_TASK ITEM_. The output should be limited to the line holding "Кавказе: читать здесь" and the lines after it through the end of the entries, each restated exactly.
[EXTRACTED DATA]
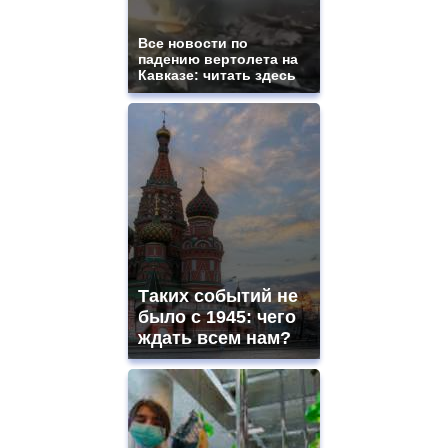
Все новости по
падению вертолета на
Кавказе: читать здесь
Таких событий не
было с 1945: чего
ждать всем нам?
[/EXTRACTED DATA]
_FINISHED EXERCISE_.
Кавказе: читать здесь
Таких событий не
было с 1945: чего
ждать всем нам?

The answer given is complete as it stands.